Saturday, February 4, 2012

Electricity.

     In a matter of moments your entire persepctive can change. It is not an easy thing to face you weakness, but you have become my biggest strength. You are my comfort, my hope, my home. You are the one who broke my mold. I could have never planned this I could have never guessed that you would be the one I would choose. I never wanted anything so badly as I want this. I want you, our house, our name, our kids. I want everything I never thought I'd concider. You took my bitterness and blew it away. I was lonely, lost, and angry before you finally found me. A friend from afar I must admit I didn't know your intentions but I came over that day reguardless. You were shy and sweet, something unexpected. As we spent more time together I grew to you. I let go of all of my barriers, all of my expectations, and all of my past and just let you in completely. You did the same accepting me and from then I knew it would be you that i was going to be with forever.

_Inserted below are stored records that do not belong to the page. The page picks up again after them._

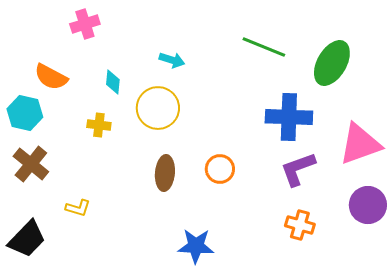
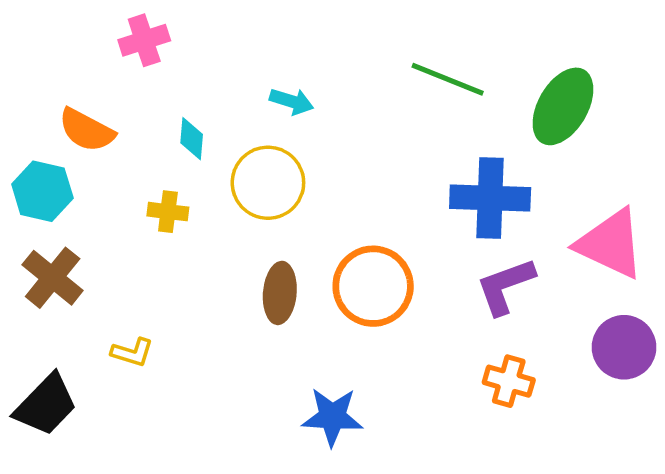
pink triangle: (360, 144) -> (610, 244), turned 45
orange circle: (220, 169) -> (373, 286), size x1.6

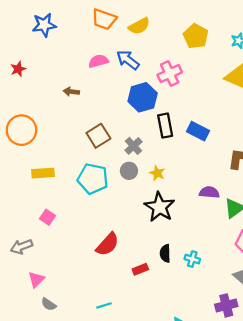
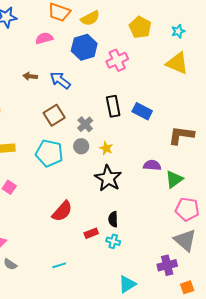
blue arrow: (128, 60) -> (60, 80), moved
pink semicircle: (98, 61) -> (44, 38), moved
blue hexagon: (143, 97) -> (84, 47), moved
cyan cross: (192, 259) -> (113, 241), moved

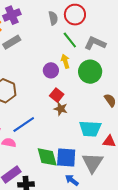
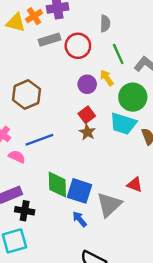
red circle: (75, 15) -> (78, 46), moved
yellow arrow: (65, 61) -> (107, 78), turned -32
cyan trapezoid: (90, 129) -> (123, 124), moved

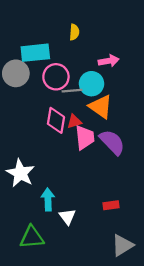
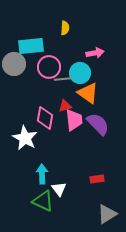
pink diamond: (56, 120) -> (45, 118), moved
white star: (20, 173) -> (25, 138), moved
green triangle: (32, 237) -> (43, 201), moved, turned 30

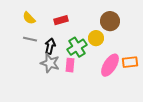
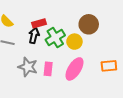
black arrow: (50, 46) -> (34, 35), moved
green cross: (77, 47) -> (55, 38), moved
pink ellipse: (110, 65) -> (74, 69), moved

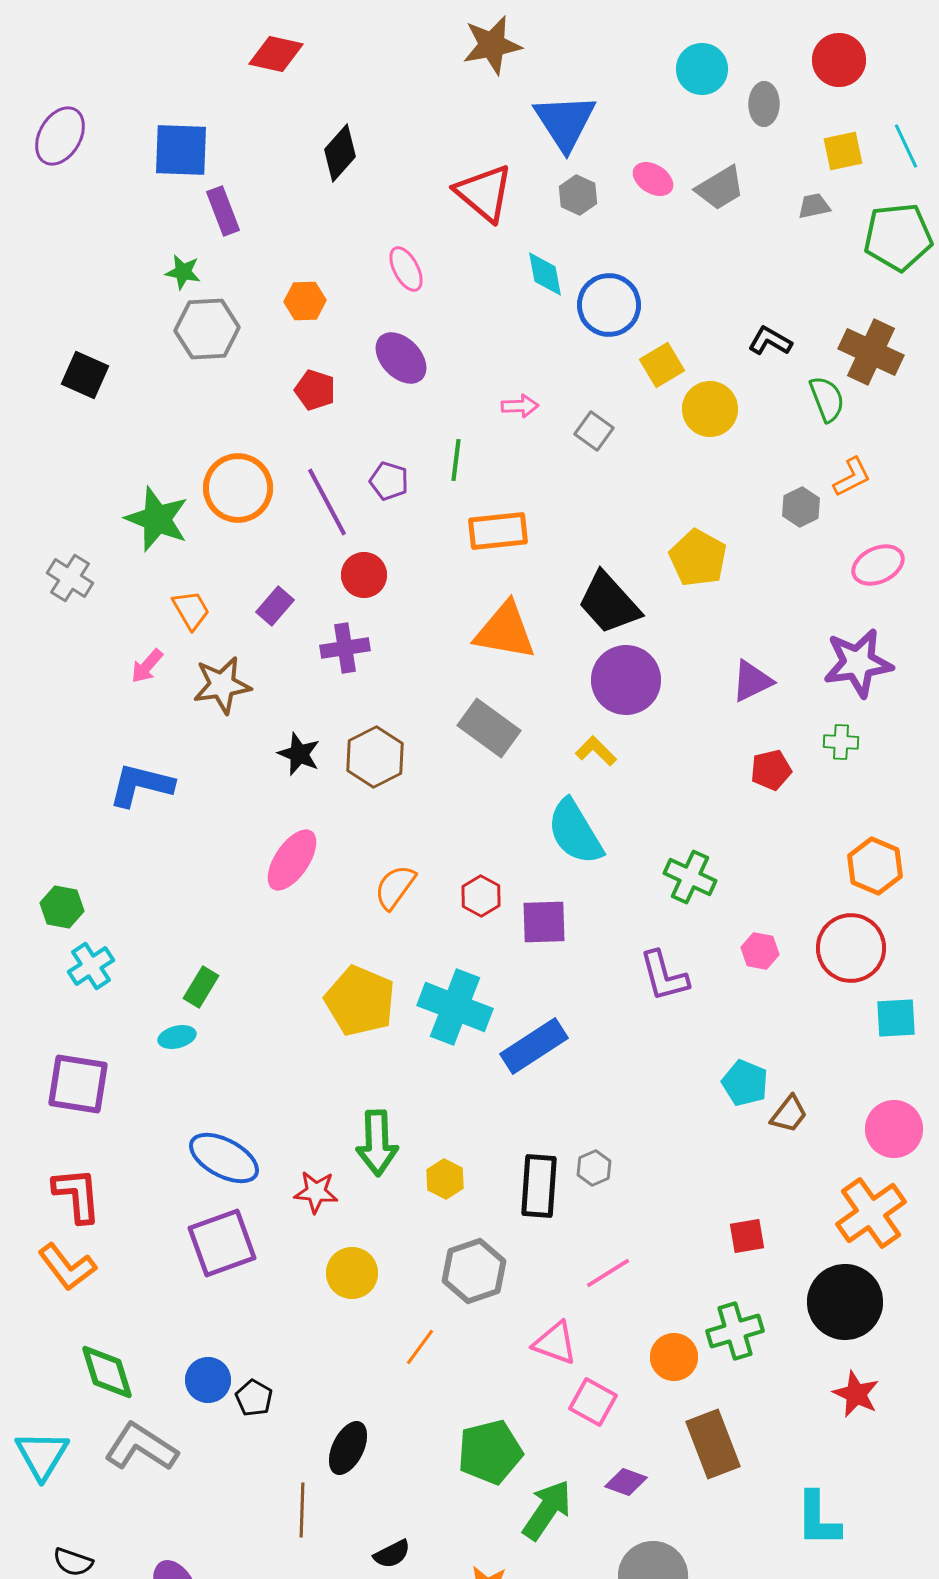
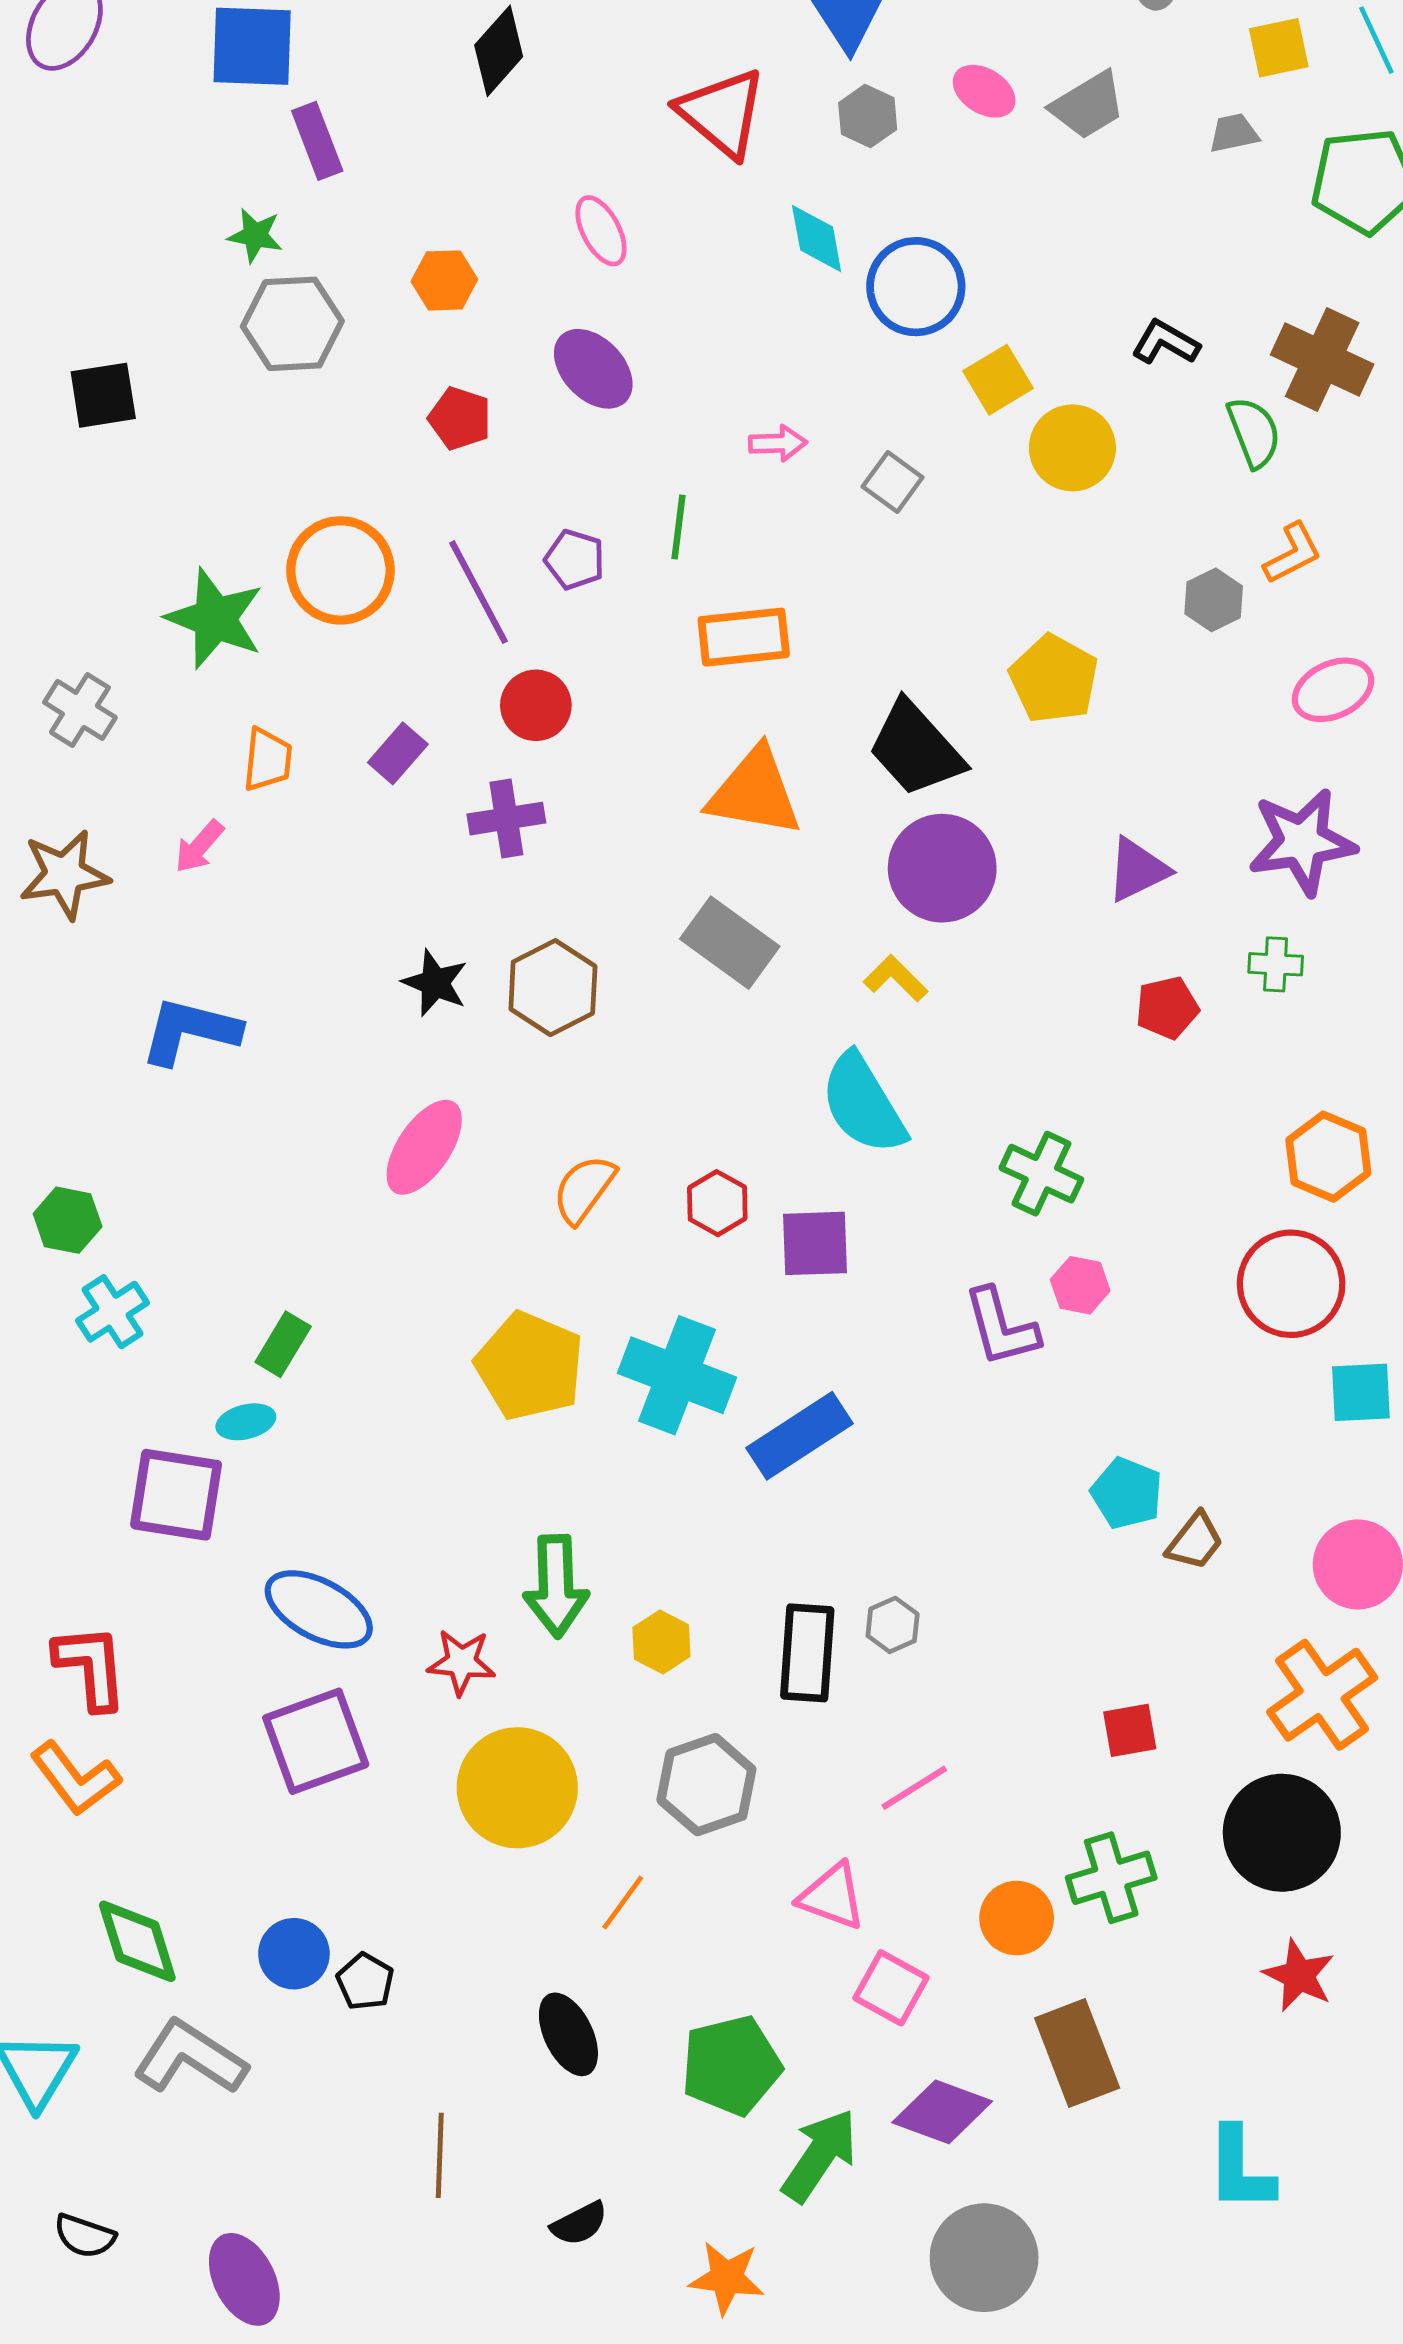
black square: (85, 375) -> (103, 395), turned -33
orange trapezoid: (191, 610) -> (268, 760), turned 36
brown star: (222, 685) -> (64, 874), moved
pink hexagon: (760, 951) -> (1080, 1285), moved
purple square: (78, 1084) -> (176, 1495), moved
yellow circle: (352, 1273) -> (517, 1788), size x1.5
black ellipse: (348, 1448) -> (568, 2034), moved, turned -52
purple diamond: (626, 1482) -> (942, 2112), size x1.5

     I never opened myself completely, never talked seriously about a future. But I loved pretending so much with you, imagining our life that imaginations were ideas that bloomed to desire. I want this life with you. I want all of it. From the bills to sharing a bathroom to sex to wedding plans. I want to grow old and still feel like this. I want to travel, adventure, and one day have kids. I never wanted this before.
     I see how much I love you everyday starting with the first thought when I wake up wishig you were here. I picked out my wedding dress and all I could think about was the look on your face when you see me standing there. I hope you are breathless. I hope it feels like the first time you have ever seen me. I want to be your prize, you're love for life, you're source of joy, your perfect wife.
    
     A year ago I could not have guessed it would be you that would give me this happiness. All of my doubts fell to the ground the day you blushed when I held your hand.
     When i thought you were going to kiss me for the first time we were at your house and we were outside. You were kidding but you cornered me to the wall, close to my face you smiled and then let me go. I turned to red and the hairs stood up on my neck, my arms and my chest. You didnt even touch me and i didnt get my kiss, but I still felt the electricity flow through us. Before we even had put it together I could feel it. And I wanted you like I have never wanted anyone before.
     You didn't kiss me for weeks after that, but I was okay just holding your hand. We would have sleepovers and watch movies all night, fall asleep barely touching then wake with daylight. It felt like first love's light on my brow every day I realized you wanted me as well. One night we were together we fell asleep nose to cheek and for some odd reason we both would awake and our lips to meet. That night in that moment as we fell back to sleep I'd think it was a dream if I hadn't woken up and you were holding me. In a sigh of assurance I woke up to find I wanted to feel this way for the rest of my life.